| LISTED ENTRIES |
%%

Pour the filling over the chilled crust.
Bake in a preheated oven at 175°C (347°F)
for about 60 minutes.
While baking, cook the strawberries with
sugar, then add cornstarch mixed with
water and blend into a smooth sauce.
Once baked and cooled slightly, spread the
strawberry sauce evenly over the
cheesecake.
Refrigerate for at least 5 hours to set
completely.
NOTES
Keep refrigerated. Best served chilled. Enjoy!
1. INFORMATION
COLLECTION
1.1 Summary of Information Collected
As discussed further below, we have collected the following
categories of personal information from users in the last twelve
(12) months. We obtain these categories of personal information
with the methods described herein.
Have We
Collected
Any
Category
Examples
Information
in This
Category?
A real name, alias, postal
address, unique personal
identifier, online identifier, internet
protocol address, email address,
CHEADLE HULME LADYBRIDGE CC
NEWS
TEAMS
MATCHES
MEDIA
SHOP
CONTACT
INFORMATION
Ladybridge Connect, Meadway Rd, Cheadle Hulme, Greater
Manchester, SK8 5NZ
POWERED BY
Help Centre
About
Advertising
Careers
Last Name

%%
%%

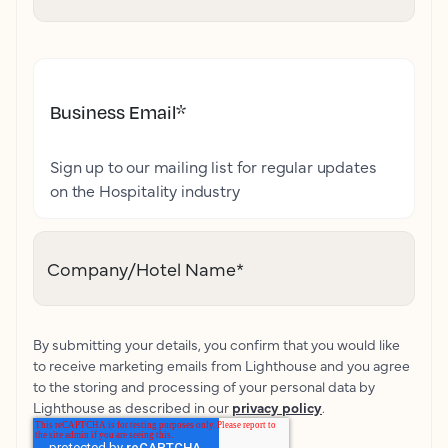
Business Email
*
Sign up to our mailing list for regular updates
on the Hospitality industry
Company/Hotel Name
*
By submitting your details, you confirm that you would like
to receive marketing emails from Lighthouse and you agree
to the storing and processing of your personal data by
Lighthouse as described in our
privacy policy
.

%%
%%

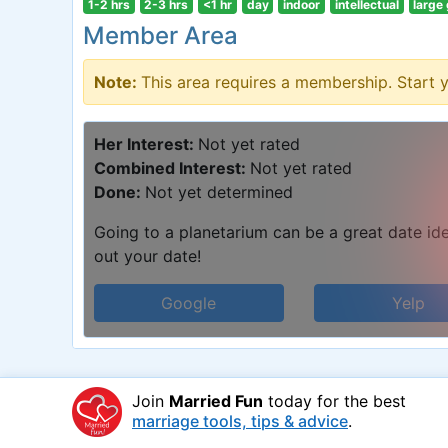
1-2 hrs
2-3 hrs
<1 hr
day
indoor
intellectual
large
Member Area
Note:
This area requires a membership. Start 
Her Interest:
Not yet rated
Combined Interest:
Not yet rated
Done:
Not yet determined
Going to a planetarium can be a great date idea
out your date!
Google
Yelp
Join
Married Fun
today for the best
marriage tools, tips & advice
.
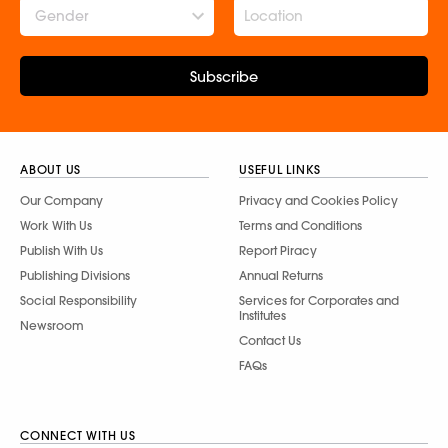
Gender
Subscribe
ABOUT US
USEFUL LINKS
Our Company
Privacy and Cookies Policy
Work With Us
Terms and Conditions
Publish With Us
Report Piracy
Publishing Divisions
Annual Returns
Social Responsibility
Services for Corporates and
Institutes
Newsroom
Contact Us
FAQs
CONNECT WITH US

%%

| EXERCISE PROMPT |
List, from the entries above, every line in which the word "personal" shows up.

| TASK OUTPUT |
categories of personal information from users in the last twelve
(12) months. We obtain these categories of personal information
address, unique personal
to the storing and processing of your personal data by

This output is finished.